Which is utterly ridiculous, given that he was born two or three decades after the pro-Hitler bunds in this country used the term to describe their system.
He might as well claim to have invented the telephone.
But we are being invited to the dance, and, given the missiles that have flown so far, Díaz Yanes suggests that destroying peace is a group effort, not just one side choosing to attack the other.
It leaves Trump with a choice to make. We’ll see if he can pluck the final feather from the dove in two weeks.
Zyglis is not the only observer to suspect that falling approval ratings, which he denies, and growing opposition to his Big Beautiful Bogus Budget have motivated Trump to seize on the distraction of Iran’s impending creation of nuclear arms.
Which has been impending for quite a while, as Turner notes, and his marginal wisecrack that Iran’s nuclear arms are hidden with Saddam’s Weapons of Mass Destruction echoes a feeling among many observers that we’re being hornswoggled once again.
Juxtaposition of the Day
A pair of Dutch cartoonists both seize upon the pulling down of Saddam’s statue as a symbol, with the Ayatollah about to be tumbled. But while Wolterink hails it as the freeing of the Iranian people, Schot reminds us how the previous “liberation” worked out.
Joe Heller declares that evil, swarthy Iran does indeed have the bomb or is very close to obtaining it.
Iran has done little to endear itself to the West, not only repressing its own people but financing terrorism elsewhere and having permitted its Revolutionary Guard to commit acts of piracy and harassment in the Gulf. It does make the country an inviting target.
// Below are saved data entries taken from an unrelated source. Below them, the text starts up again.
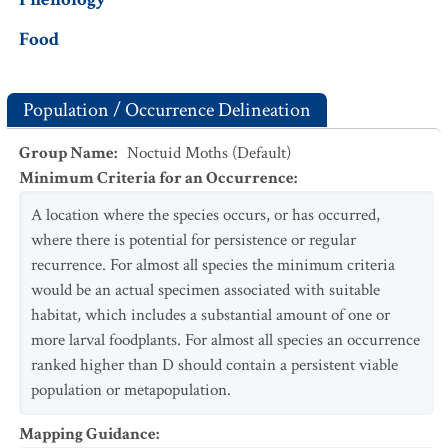
Food
Population / Occurrence Delineation
Group Name
:
Noctuid Moths (Default)
Minimum Criteria for an Occurrence
:
A location where the species occurs, or has occurred,
where there is potential for persistence or regular
recurrence. For almost all species the minimum criteria
would be an actual specimen associated with suitable
habitat, which includes a substantial amount of one or
more larval foodplants. For almost all species an occurrence
ranked higher than D should contain a persistent viable
population or metapopulation.
Mapping Guidance
: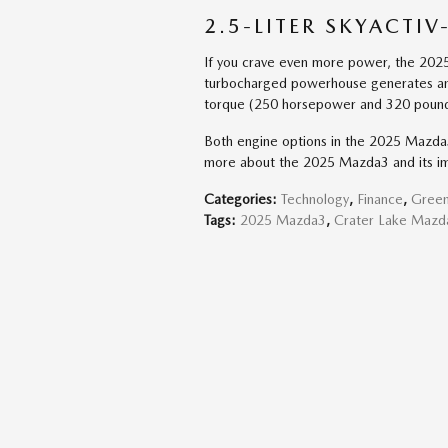
2.5-LITER SKYACTI
If you crave even more power, the 2025 
turbocharged powerhouse generates an
torque (250 horsepower and 320 pound-
Both engine options in the 2025 Mazda3 
more about the 2025 Mazda3 and its imp
Categories
:
Technology
,
Finance
,
Gree
Tags
:
2025 Mazda3
,
Crater Lake Mazd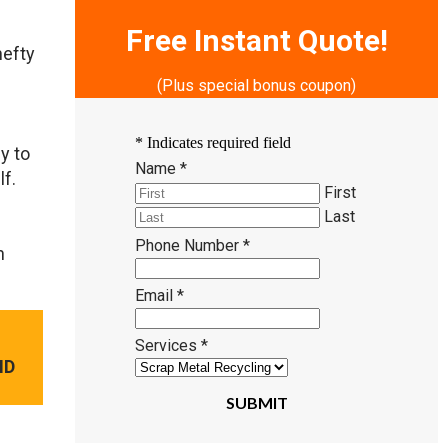
Free Instant Quote!
hefty
(Plus special bonus coupon)
*
Indicates required field
y to
Name
*
lf.
First
Last
Phone Number
*
n
Email
*
Services
*
ND
SUBMIT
Summers assures us that Iran is on its last legs and doesn’t pose a formidable foe, which shouldn’t be of much comfort for those who remember how quickly Saddam Hussein’s government fell and what happened after that quick, superficial strike.
The number of people who died between the invasion of Iraq and Saddam’s execution might be encouraging, but the number who died in the aftermath, and the invasion’s impact throughout the region, should give us pause.
Walters explains that victory will be simple, comparing the last days of Hitler to what he estimates will be the last days of Khamenei, though he neglects to mention that Hitler’s death in a bunker was preceded by some 419,000 American deaths and roughly 85 million deaths overall.
But, yes, Hitler died in a bunker. That’s all the history we need to know before making a decision.
Perhaps we’re already tangled up and being drawn, once again, into a land war in Asia, which even the foolish villain in Princess Bride knew was a classic blunder.
We’ll find out who else knows that. Or, at least, who cares about such things.